There is some progress: Cardiff and Vale noted that an all-Wales pathway for diagnosis of diabetes in children and young people is in the final stages of preparation. The pathway emphasises point-of-care blood glucose testing in all children where diabetes might be suspected, in accordance with NICE guidelines, yet no mention of the four Ts is made here and this is the critical point here. We still await the outcome of the all-Wales pathway.

Now, I trust that following this debate and, more so, following the massive campaign that this family, Diabetes UK and other organisations, medical—you know, people in the medical sector. They've really emphasised the need that, when children present with the four Ts, a simple glucose blood prick testing would really made the difference. I suppose, really, the reason I'm raising this here today is the frustration that the Cabinet Secretary will not push forward with a drive to ensure that this simple testing can take place in all GP surgeries when children with the four Ts present.
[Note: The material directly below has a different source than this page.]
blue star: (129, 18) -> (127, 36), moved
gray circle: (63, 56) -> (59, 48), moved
I'd like to finish by quoting Beth Baldwin once more on our aims here, which are immediate, short and long term:

'Sharing Peter’s story and introducing type 1 testing as part of protocol, refreshing GP and primary care awareness, annual e-learning for the dangers of undetected type 1 diabetes, working in partnership with organisations to create awareness campaigns.'

Cabinet Secretary, I urge you to consider this as a matter of vital priority. The cost for such a campaign for routine screening is low and, again, does not compare when we're talking of the life of just one child. It is crucial that we work to prevent the risk of potentially fatal DKA for the 24 per cent of children and young people who are diagnosed late and at a critical, life-threatening stage, with type 1 diabetes. Clearly, here, vigilance and testing can save lives. You have the power and you have the ability to get that message across. Please do it, Cabinet Secretary. Thank you.

Can I thank Janet for letting me have a minute of her time? I've also been grateful to the Cabinet Secretary for health for his recent engagement on the Know Type 1 campaign and for meeting with myself, colleagues Julie Morgan and Jayne Bryant, and Diabetes UK Cymru and Beth Baldwin, who has campaigned so courageously following the tragic death of her son, Peter, two years ago. As the Cabinet Secretary knows from those meetings, I strongly support the calls for an awareness-raising campaign about type 1 diabetes, particularly amongst GPs, school staff and parents.
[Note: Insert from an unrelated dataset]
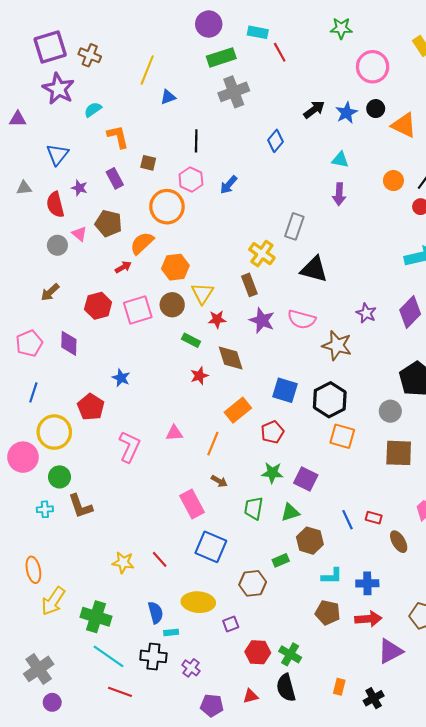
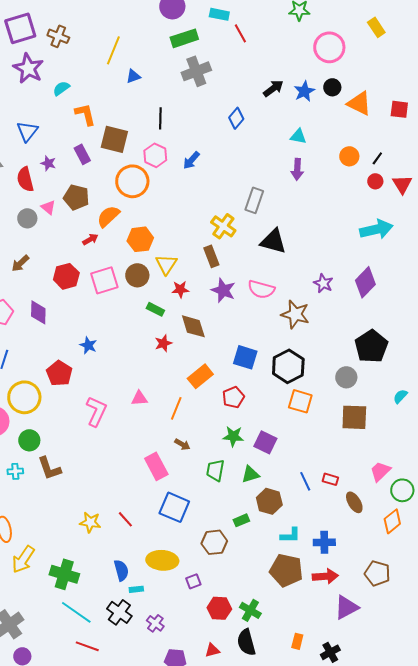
brown square: (148, 163) -> (114, 139), size x1.8
brown pentagon: (328, 613) -> (286, 570), size x1.4
black cross: (153, 656) -> (119, 612), turned 30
Janet has very clearly articulated how easy it is to save a life with a simple finger-prick test. I am keen to see, Cabinet Secretary, further direction from you and Welsh Government to raise awareness on this. Diabetes UK Cymru would like to see type 1 information presented to parents as regularly as it is on other childhood conditions like meningitis, for example. This could be done through health visitors and use of the red book—very simple but also very effective. They're also preparing information packs for schools and GP surgeries, which will be ready next year, and a video resource that can be used for GPs. I think there is a key role here for Welsh Government to facilitate the distribution and promotion of these materials so that their use is encouraged.

I'm conscious I've only got a minute so, just finally, can I ask if there is any update, Cabinet Secretary, on the discussions you've had with the children and young people's diabetes network on increasing the availability of glucose meters and electronic prompts for GPs? 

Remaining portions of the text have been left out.